1. The FIFA “11+” is an injury prevention program developed by a comprehensive group of international experts, and is targeted for soccer players aged 14 or older.
2. Scientific studies have shown that youth soccer teams who adopted the 11+ program had lower rates of injury as compared to teams who warmed up as usual. Therefore, FIFA recommends that youth soccer teams should implement the 11+ as their sole warm-up routine.
3. The 11+ program is broken down into three parts:
a. Part 1: Slow-speed running exercises coupled with active and partner stretching
b. Part 2: Core and leg strength exercises, along with balance, plyometrics, and agility exercises.

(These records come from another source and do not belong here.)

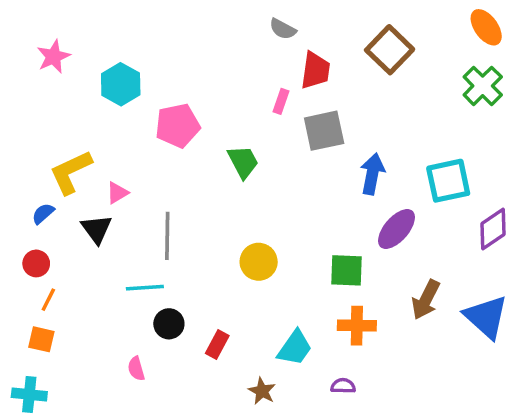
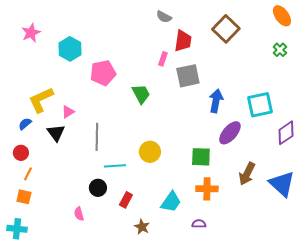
green cross: (483, 86) -> (280, 50), size x0.6
cyan line: (145, 288) -> (115, 166), moved
brown star: (262, 391) -> (142, 227), moved

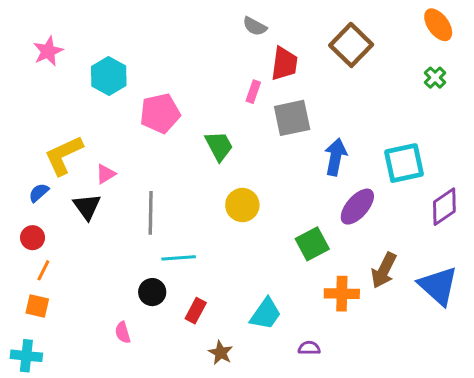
yellow circle: (150, 152) -> (242, 205), moved
green square: (201, 157) -> (312, 244), turned -30
orange cross: (207, 189) -> (342, 294), moved

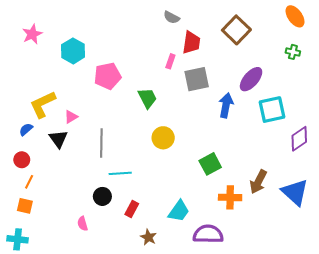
green cross: (435, 78) -> (293, 52), turned -32
purple ellipse: (357, 207) -> (251, 79), moved
purple semicircle: (309, 348) -> (208, 234), size x2.0

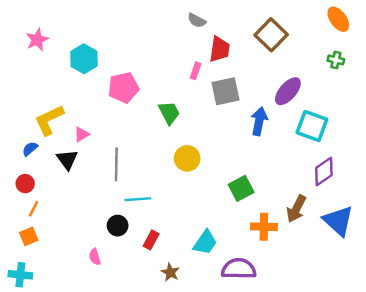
cyan square: (272, 110) -> (312, 126), turned 32
purple diamond: (299, 139) -> (324, 172), moved
orange square: (25, 206) -> (29, 236), turned -35

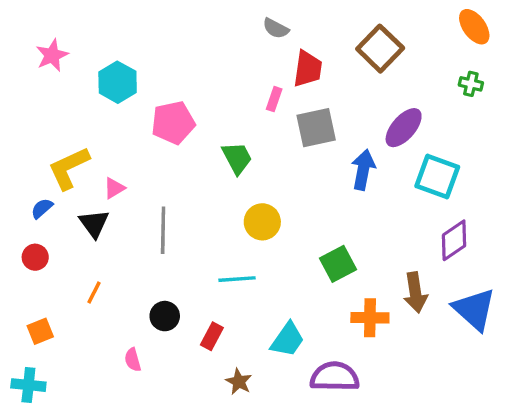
cyan line: (138, 199) -> (237, 279), moved
orange line: (34, 209) -> (94, 293), moved
brown arrow: (296, 209) -> (415, 293), turned -36

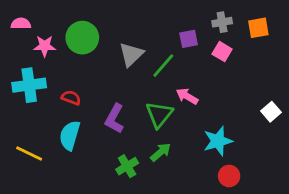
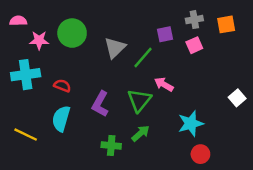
pink square: (222, 52) -> (194, 45), turned 35
green cross: (127, 166) -> (111, 146), turned 36

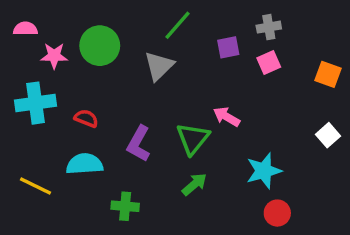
orange square: (226, 24) -> (328, 74), moved, turned 30
green line: (143, 57) -> (178, 25), moved
cyan semicircle: (61, 119) -> (85, 164), turned 70
green cross: (111, 146) -> (125, 206), moved

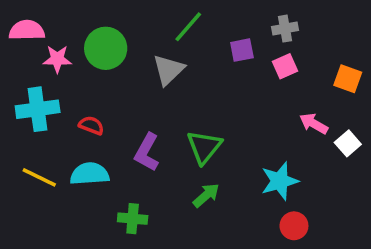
pink semicircle: (25, 29) -> (27, 30), size x1.4
pink arrow: (227, 117) -> (314, 124), moved
yellow line: (35, 186) -> (39, 177), moved

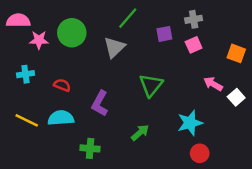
cyan cross: (38, 109) -> (26, 74), size x0.6
green triangle: (204, 147) -> (151, 85), moved

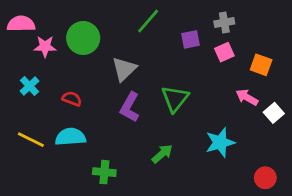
gray triangle: (114, 47) -> (124, 69), moved
orange square: (236, 53) -> (261, 65), moved
cyan cross: (26, 74) -> (30, 86), turned -35
purple L-shape: (100, 103) -> (130, 107), moved
red circle: (200, 153) -> (265, 178), moved

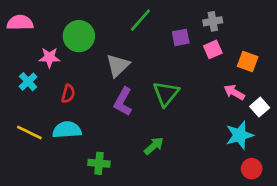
pink star: (45, 46) -> (49, 58), moved
red semicircle: (72, 99) -> (68, 94), turned 84
cyan star: (220, 142) -> (240, 135), moved

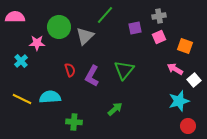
gray triangle: (118, 66) -> (85, 36), moved
red semicircle: (68, 94) -> (70, 70), moved, turned -32

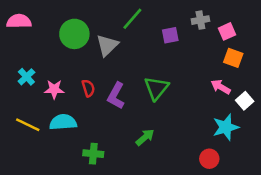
pink square: (159, 37) -> (227, 31), moved
pink star: (37, 43) -> (54, 89), moved
red circle: (188, 126) -> (209, 159), moved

c. Part 3: Moderate/high speed running exercises integrated with cutting and pivoting movements.
4. Maintaining proper technique while performing the exercises is crucial. Ensure that athletes are using good posture and body control, focusing on soft landings, straight leg alignment, and knee-over-toe position.
5. It’s important to express the importance of injury prevention to athletes. When teaching the 11+ program, focus on demonstrating one exercise at a time, observe the athletes performing the exercise, provide feedback, and re-demonstrate the exercises as needed until the athletes feel comfortable performing them.
6. While the aim of the 11+ program is to prevent athletes from potentially painful and debilitating injuries, more healthy athletes means more choices for coaches, and hopefully more goals. When coaches and athletes understand the utility of injury prevention strategies, we all win!